Pentagon battles rumors over deployed soldiers’ meals
Soldiers grab a plate of food during a Fourth of July service with breakfast at Kandahar Airfield, Afghanistan, on July 8, 2012.
The drawdown in Afghanistan has soldiers in at least one province adjusting to new breakfast policies, and it’s forced the Pentagon to work to set the record straight regarding suggestions that budget cuts have left troops deployed overseas without their morning meal.
A chain email has been circulating online, claiming that “elected officials believe that our military who are deployed overseas don’t have a need for breakfast anymore.”
The rumor-busting website Snopes.com picked up the chain email, as well as statements from soldiers stationed in Afghanistan and their relatives. The site noted the email was “partly true.”
According to the Pentagon, all the troops are getting breakfast, just maybe not the one they’ve been used to.

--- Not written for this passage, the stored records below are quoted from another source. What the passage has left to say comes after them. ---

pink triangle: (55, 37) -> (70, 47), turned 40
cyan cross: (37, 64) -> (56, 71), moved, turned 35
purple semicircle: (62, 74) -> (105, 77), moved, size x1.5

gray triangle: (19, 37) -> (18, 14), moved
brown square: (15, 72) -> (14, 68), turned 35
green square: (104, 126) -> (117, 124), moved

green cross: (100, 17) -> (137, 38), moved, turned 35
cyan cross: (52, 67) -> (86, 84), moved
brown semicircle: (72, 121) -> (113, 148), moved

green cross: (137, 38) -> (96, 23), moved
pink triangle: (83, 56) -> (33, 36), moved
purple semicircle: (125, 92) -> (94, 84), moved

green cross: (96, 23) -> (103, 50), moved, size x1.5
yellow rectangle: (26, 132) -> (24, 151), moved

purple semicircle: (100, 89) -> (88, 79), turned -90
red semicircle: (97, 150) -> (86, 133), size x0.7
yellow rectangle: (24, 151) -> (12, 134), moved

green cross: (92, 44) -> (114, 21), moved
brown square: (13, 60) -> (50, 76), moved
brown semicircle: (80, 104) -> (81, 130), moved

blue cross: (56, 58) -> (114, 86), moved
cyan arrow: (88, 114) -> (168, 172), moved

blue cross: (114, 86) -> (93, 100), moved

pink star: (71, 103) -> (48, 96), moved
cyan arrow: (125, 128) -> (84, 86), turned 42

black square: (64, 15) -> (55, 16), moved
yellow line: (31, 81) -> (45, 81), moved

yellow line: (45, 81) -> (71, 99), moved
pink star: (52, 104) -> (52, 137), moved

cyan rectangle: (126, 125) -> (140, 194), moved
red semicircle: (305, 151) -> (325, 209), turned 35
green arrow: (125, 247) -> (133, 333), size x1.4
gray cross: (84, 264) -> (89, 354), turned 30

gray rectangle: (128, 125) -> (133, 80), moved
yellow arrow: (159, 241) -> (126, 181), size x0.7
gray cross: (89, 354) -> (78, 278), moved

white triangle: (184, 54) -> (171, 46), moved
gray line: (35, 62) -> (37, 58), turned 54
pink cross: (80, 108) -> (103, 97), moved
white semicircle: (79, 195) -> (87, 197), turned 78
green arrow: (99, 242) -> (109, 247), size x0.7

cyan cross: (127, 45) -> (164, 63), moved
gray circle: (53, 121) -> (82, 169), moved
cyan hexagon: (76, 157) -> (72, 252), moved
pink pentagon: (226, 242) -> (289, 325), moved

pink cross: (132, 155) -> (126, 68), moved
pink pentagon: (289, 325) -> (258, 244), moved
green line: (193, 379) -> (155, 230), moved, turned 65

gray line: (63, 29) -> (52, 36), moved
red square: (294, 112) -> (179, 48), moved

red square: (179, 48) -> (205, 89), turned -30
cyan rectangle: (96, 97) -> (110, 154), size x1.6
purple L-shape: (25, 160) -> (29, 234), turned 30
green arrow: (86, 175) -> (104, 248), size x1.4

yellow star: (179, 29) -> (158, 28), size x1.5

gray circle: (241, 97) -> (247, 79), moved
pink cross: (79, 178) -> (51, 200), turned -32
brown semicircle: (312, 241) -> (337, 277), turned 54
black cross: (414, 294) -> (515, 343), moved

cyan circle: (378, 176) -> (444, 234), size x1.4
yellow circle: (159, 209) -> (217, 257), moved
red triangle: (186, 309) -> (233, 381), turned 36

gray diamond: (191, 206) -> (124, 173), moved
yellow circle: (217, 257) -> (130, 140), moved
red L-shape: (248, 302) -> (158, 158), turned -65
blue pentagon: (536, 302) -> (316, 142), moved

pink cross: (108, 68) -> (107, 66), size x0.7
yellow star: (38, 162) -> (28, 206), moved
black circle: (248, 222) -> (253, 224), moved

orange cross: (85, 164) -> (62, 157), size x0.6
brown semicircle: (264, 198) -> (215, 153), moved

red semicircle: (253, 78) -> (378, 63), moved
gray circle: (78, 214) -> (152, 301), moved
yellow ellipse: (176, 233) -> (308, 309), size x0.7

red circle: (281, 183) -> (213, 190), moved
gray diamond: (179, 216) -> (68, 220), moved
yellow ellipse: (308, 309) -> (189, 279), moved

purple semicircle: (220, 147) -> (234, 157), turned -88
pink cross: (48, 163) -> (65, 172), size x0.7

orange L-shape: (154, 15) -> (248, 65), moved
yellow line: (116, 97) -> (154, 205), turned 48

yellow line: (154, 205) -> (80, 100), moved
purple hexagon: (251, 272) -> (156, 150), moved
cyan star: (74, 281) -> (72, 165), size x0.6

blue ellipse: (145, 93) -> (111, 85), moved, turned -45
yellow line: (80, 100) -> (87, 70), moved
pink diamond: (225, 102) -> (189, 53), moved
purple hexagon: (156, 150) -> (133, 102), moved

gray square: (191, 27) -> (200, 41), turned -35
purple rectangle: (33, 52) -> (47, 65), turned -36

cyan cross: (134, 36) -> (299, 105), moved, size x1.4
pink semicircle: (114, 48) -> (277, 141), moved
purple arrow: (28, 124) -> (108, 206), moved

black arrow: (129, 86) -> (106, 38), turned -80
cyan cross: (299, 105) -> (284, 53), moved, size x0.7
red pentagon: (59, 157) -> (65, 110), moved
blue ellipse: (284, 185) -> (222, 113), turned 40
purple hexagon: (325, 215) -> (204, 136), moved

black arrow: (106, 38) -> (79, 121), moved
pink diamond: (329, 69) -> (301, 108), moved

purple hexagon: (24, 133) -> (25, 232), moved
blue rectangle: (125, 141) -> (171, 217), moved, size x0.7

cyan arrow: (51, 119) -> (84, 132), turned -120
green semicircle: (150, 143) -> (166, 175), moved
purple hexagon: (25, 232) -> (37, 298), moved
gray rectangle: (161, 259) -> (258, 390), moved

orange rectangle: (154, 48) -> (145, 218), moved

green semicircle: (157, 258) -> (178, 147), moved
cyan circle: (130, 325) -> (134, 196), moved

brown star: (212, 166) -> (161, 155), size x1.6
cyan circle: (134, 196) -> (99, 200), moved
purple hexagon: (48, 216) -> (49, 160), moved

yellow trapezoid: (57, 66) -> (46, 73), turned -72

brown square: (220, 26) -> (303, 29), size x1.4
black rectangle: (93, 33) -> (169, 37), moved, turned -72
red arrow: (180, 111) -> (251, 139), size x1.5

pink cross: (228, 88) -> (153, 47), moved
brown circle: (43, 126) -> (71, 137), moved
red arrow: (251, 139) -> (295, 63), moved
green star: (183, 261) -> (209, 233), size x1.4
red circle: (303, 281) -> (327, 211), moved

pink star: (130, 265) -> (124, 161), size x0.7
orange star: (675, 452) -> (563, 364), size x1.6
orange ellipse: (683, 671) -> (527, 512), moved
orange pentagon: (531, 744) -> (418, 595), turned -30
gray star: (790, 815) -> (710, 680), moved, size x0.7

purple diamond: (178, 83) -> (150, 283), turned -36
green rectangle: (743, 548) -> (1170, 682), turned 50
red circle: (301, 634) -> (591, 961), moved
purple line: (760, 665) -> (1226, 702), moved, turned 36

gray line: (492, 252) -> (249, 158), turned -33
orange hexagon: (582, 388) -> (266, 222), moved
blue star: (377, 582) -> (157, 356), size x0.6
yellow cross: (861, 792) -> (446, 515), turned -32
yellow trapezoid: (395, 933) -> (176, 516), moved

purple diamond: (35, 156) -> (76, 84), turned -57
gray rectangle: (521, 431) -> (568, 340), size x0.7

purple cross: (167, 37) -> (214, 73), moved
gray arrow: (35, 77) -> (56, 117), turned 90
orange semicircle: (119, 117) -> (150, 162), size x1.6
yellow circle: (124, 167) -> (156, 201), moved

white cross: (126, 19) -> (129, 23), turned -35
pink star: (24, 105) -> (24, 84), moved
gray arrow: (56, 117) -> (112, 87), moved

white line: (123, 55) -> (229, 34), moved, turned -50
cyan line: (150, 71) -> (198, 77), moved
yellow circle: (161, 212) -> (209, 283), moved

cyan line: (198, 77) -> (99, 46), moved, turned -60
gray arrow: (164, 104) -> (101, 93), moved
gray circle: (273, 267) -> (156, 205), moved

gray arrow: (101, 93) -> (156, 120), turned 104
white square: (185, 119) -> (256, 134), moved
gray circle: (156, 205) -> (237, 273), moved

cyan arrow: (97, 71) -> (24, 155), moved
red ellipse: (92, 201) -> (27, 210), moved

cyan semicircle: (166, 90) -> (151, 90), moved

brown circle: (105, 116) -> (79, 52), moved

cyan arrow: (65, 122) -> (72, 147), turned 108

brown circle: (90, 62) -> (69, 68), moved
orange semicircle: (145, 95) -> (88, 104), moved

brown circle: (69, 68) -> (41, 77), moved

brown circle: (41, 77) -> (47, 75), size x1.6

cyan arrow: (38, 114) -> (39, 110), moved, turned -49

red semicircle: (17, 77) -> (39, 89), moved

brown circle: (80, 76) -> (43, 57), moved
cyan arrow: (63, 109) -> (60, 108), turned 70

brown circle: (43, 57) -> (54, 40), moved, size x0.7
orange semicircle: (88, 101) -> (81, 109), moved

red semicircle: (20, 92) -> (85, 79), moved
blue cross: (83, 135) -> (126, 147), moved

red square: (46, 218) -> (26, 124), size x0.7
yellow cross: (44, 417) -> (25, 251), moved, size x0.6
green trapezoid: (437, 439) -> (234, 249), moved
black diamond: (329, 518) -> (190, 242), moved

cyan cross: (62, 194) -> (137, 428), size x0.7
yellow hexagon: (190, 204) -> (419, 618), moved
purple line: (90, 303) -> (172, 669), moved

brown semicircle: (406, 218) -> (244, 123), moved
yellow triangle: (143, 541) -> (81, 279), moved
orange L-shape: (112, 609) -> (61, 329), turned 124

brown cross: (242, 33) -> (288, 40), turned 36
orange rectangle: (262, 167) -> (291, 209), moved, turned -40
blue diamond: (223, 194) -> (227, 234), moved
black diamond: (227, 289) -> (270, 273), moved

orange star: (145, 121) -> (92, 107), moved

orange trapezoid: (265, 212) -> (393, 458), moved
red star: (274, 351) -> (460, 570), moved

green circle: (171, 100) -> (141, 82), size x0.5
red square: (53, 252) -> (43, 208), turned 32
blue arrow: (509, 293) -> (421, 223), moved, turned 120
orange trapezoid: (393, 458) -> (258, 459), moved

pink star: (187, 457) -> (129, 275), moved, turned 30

The Defense Department took to Twitter to clarify that some troops in Afghanistan’s Paktika province are receiving Meals, Ready to Eat instead of hot breakfasts as U.S. forces prepared to pull out next year.
The decision by leaders in Paktika was based off a need to reduce logistics, not because of budget cuts, military officials said in a statement. “We want to assure you that all soldiers are receiving four meals per day (if they want all four),” the statement said. Making similar changes in other areas would be up to local commanders.
Hot breakfasts have been discontinued in some areas of Afghanistan to streamline logistics, according to the Defense Department, but officials were quick to note that MREs and often other cold food items like cereal and fruit are still provided.
“Breakfast is an MRE, lunch and dinner are traditionally served hot meals, and the midnight meal is MRE,” officials said. “This has nothing to do with the national budget, and everything to do with our responsible reduction of forces.”